If my bank gives me another email saying I have no money, I am going to scream.
I know I am broke, you don't have to remind me every 10 seconds.
Thank you.

Saturday, July 26, 2008

FUCK!

damnit! i can't believe he called and then wanted to take me to the beach! what kind of shit is that?!? all of these years, all of those years and now you want to be nice and care about me, and what i do! fuck that! its not fair! why even say shit like that, you have no right! we can be civil, but nice, NICE? after every goddamn thing we have been through, fuck this shit! I don't need your pity or you trying to do stuff with me because you think that i don't have the same wild and crazy life I had before!



fuck it



i don't know.. i don't know why i am so upset and why i started crying in the grocery store just by thinking about why or how you could do that. why just a simple, nice question can bring me to tears after everything we have gone through? how is it that you can still push my buttons and have the whole world stop when you talk to me? i know i love you but not like before, its not like i am still in love with you, that's just crazy and stupid, ridiculous, fucked up, and not at all the point.

anyways, its just crazy how feelings and everything can get stirred up with one little sentence, "I know you'll probably say no, but I just wanted to ask you, do you want to go to the beach with me tomorrow?"

why couldn't you do that before the divorce?! how about during our marriage?!

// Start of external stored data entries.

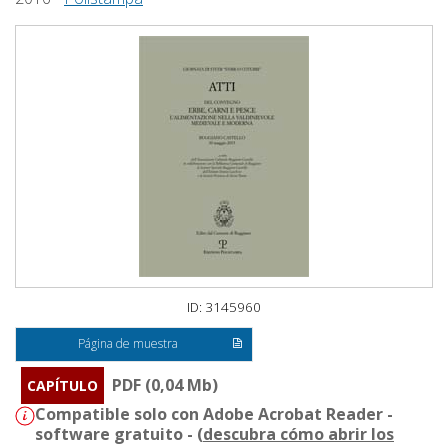
ID: 3145960
Página de muestra
PDF (0,04 Mb)
CAPÍTULO
Compatible solo con Adobe Acrobat Reader -
software gratuito - (
descubra cómo abrir los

i don't know what to say or even what to feel, but i know you

just

shouldn't

have

done

that.

Tuesday, December 04, 2007

feelings so much better!

so im happy and i suppose, relieved. well, i am getting there all over again. its been a really rough year for me, but i feel like i am actually coming out on top for once. im paying my bills, seeing friends, making friends and i am actually enrolled in school! through all the being miserable and not being able to stand myself or anyone else, i managed to have a great foundation to start next year. i can't even believe i did that. its a wonderful feeling to finally see the light at the end of the tunnel and realize that all your friends held your hands while you couldn't see in the dark. i understand that being in school is going to be stressful along with still working full-time but i know i can handle it.

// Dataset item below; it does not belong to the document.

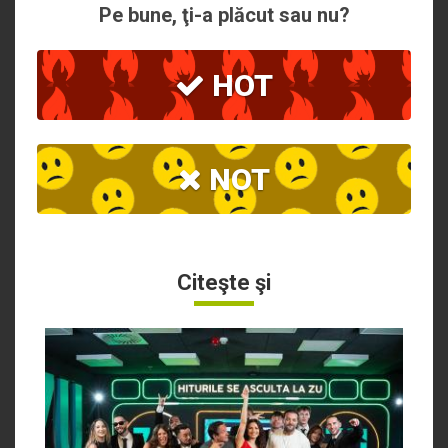
Pe bune, ţi-a plăcut sau nu?
HOT
NOT
Citeşte şi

Tuesday, November 20, 2007

me for the past 3 to 4 months...

Thanks a lot i've been disadvantaged from the start
he constricted the veins heading straight to my head
rerouted the blood to my heart instead
rerouted the blood to my heart instead
i am brain dead thinking strictly in blues and reds
oh i'm in enough trouble man
oh man i'm in trouble again
cause everyones ears are watching me
and i never ever felt that this would be
anything more then a makeshift personal IV
cause i fall three times as hard if its for nothing at all
you all seem twice as tall as i will ever be
and i feel terribly small when my head works too hard
when you think with your chest theres not a thing that you don't see
i'm hardly capable of half the damage that i would like to do
i could swear that i don't care
but you know that i'm too full of shit to think this through
so look at me
i pray to god but curse too much to be considered true
i'm just like me, i'm just like to me, so who the hell are you?
i'm but a boy just like the rest of these thieves
and i borrow phrases from dusty faded record sleeves
the story is the same i've just personalized the name
but if it's all you need then i'd be more then happy to confess my sins
cause i fall three times as hard if its for nothing at all
you all seem twice as tall as i will ever be
and i feel terribly small when my head works too hard
when you think with your chest theres not a thing that you don't see
i'm hardly capable of half the damage that i would like to do
i could swear that i don't care
but you know that i'm too full of shit to think this through
so look at me
i pray to god but curse too much to be considered true
i'm just like me, i'm just like to me so, who the hell are you?
i know you think you know but these eyelids are in domes
that shut you out from all the things that i don't want you to know
and i refuse to tell you one single secret i own
cause you'll find i'm petrified of your eyes
i'm hardly capable of half the damage that i would like to do
i could swear that i don't care
but you know that i'm too full of shit to think this through
so look at me
i read the book, i prayed to god but curse too much to be considered true
i'm just like me, i'm just like to me so, who the hell are you?
--Envy on the Coast

Sunday, October 21, 2007

it still hurts

i saw it the other day

i felt it

(at least for me)

and not because i want you

or want you to belong to me

it is weird,

because i still think of you as family.

(you know how my family is)

(how i don't really have much family)

and i realized that you are not

and never will be.

it is why i still hurt and can never tell you this

ever.

Tuesday, October 09, 2007

nothing

when there is nothing to say
nothing to look forward to
nothing to rely on
nothing to cherish
nothing to be upset about
and
no feelings to be felt

what happens now?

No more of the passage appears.